In addition to releasing the new H200 GPU, Nvidia also launched an upgraded version of the GH200 super chip. This chip uses NVIDIA NVLink-C2C chip interconnect technology, combining the latest H200 GPU and Grace CPU (not sure if it is an upgraded version). Each GH200 super chip will also carry a total of 624GB of memory

New title: NVIDIA H200 released: HBM capacity increased by 76%, the most powerful AI chip that significantly improves large model performance by 90%

For comparison, the previous generation GH200 is based on the H100 GPU and the 72-core Grace CPU, providing 96GB of HBM3 and 512GB of LPDDR5X integrated in the same package.

Although NVIDIA did not introduce the details of the Grace CPU in the GH200 super chip, NVIDIA provided some comparisons between GH200 and "modern dual-channel x86 CPUs." It can be seen that GH200 has brought an 8-fold improvement in ICON performance, and MILC, Quantum Fourier Transform, RAG LLM Inference, etc. have brought dozens or even hundreds of times improvement.

New title: NVIDIA H200 released: HBM capacity increased by 76%, the most powerful AI chip that significantly improves large model performance by 90%

But it should be pointed out that accelerated and "non-accelerated systems" are mentioned. what does that mean?
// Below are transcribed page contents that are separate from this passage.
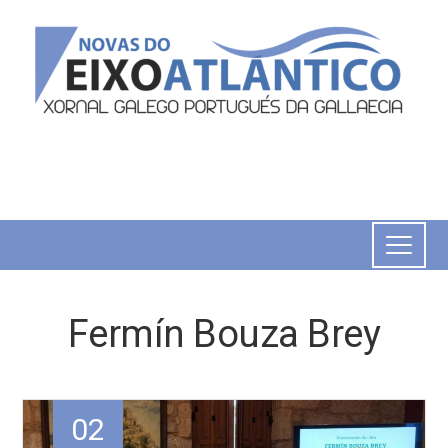
Fermín Bouza Brey
02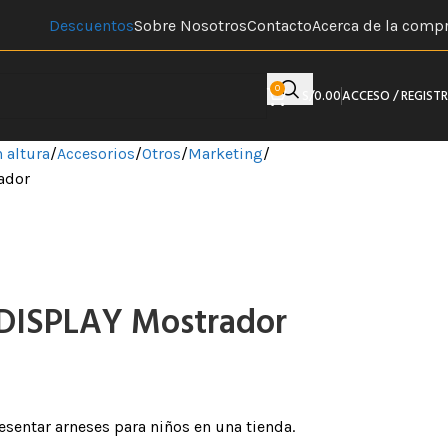
Descuentos
Sobre Nosotros
Contacto
Acerca de la comp
0
S/
0.00
ACCESO / REGIST
 altura
Accesorios
Otros
Marketing
ador
DISPLAY Mostrador
sentar arneses para niños en una tienda.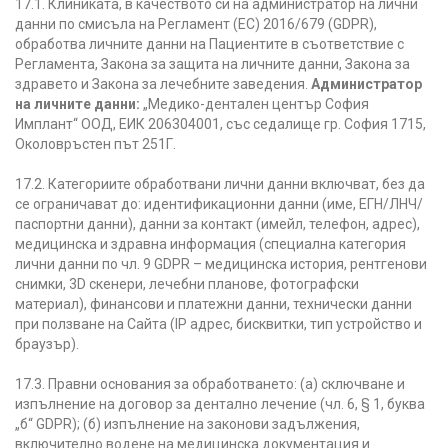
17.1. Клиниката, в качеството си на администратор на лични
данни по смисъла на Регламент (ЕС) 2016/679 (GDPR),
обработва личните данни на Пациентите в съответствие с
Регламента, Закона за защита на личните данни, Закона за
здравето и Закона за лечебните заведения.
Администратор
на личните данни:
„Медико-дентален център София
Имплант“ ООД, ЕИК 206304001, със седалище гр. София 1715,
Околовръстен път 251Г.
17.2. Категориите обработвани лични данни включват, без да
се ограничават до: идентификационни данни (име, ЕГН/ЛНЧ/
паспортни данни), данни за контакт (имейл, телефон, адрес),
медицинска и здравна информация (специална категория
лични данни по чл. 9 GDPR – медицинска история, рентгенови
снимки, 3D скенери, лечебни планове, фотографски
материал), финансови и платежни данни, технически данни
при ползване на Сайта (IP адрес, бисквитки, тип устройство и
браузър).
17.3. Правни основания за обработването: (а) сключване и
изпълнение на договор за дентално лечение (чл. 6, § 1, буква
„б“ GDPR); (б) изпълнение на законови задължения,
включително водене на медицинска документация и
We can only assume that x86 servers are running code that is not fully optimized, especially considering that the world of artificial intelligence is evolving rapidly and new advances in optimization seem to be coming out on a regular basis.

The new GH200 will also be used in the new HGX H200 system. These are said to be "seamlessly compatible" with existing HGX H100 systems, meaning HGX H200s can be used in the same installation to increase performance and memory capacity without the need to redesign the infrastructure.

According to reports, the Alpine supercomputer of the Swiss National Supercomputing Center may be one of the first batch of GH100-based Grace Hopper supercomputers put into use next year. The first GH200 system to enter service in the United States will be the Venado supercomputer at Los Alamos National Laboratory. Texas Advanced Computing Center (TACC) Vista systems will also use the just-announced Grace CPU and Grace Hopper superchips, but it's unclear whether they will be based on the H100 or H200

New title: NVIDIA H200 released: HBM capacity increased by 76%, the most powerful AI chip that significantly improves large model performance by 90%

Currently, the largest supercomputer to be installed is the Jupiter supercomputer at the Jϋlich Supercomputing Center. It will house "nearly" 24,000 GH200 superchips, totaling 93 exaflops of AI computing (presumably using FP8, although most AI still uses BF16 or FP16). It will also deliver 1 exaflop of traditional FP64 computing. It will use a "Quad GH200" board with four GH200 superchips.

Nvidia expects these new supercomputers to be installed in the next year or so to, collectively, achieve more than 200 exaflops of artificial intelligence computing power

If the original meaning does not need to be changed, the content needs to be rewritten into Chinese and the original sentence does not need to appear

The above is the detailed content of New title: NVIDIA H200 released: HBM capacity increased by 76%, the most powerful AI chip that significantly improves large model performance by 90%. For more information, please follow other related articles on the PHP Chinese website!

Statement
This article is reproduced at:搜狐. If there is any infringement, please contact admin@php.cn delete
Tesla's Robovan Was The Hidden Gem In 2024's Robotaxi TeaserTesla's Robovan Was The Hidden Gem In 2024's Robotaxi TeaserApr 22, 2025 am 11:48 AM

Since 2008, I've championed the shared-ride van—initially dubbed the "robotjitney," later the "vansit"—as the future of urban transportation. I foresee these vehicles as the 21st century's next-generation transit solution, surpas

Sam's Club Bets On AI To Eliminate Receipt Checks And Enhance RetailSam's Club Bets On AI To Eliminate Receipt Checks And Enhance RetailApr 22, 2025 am 11:29 AM

Revolutionizing the Checkout Experience Sam's Club's innovative "Just Go" system builds on its existing AI-powered "Scan & Go" technology, allowing members to scan purchases via the Sam's Club app during their shopping trip.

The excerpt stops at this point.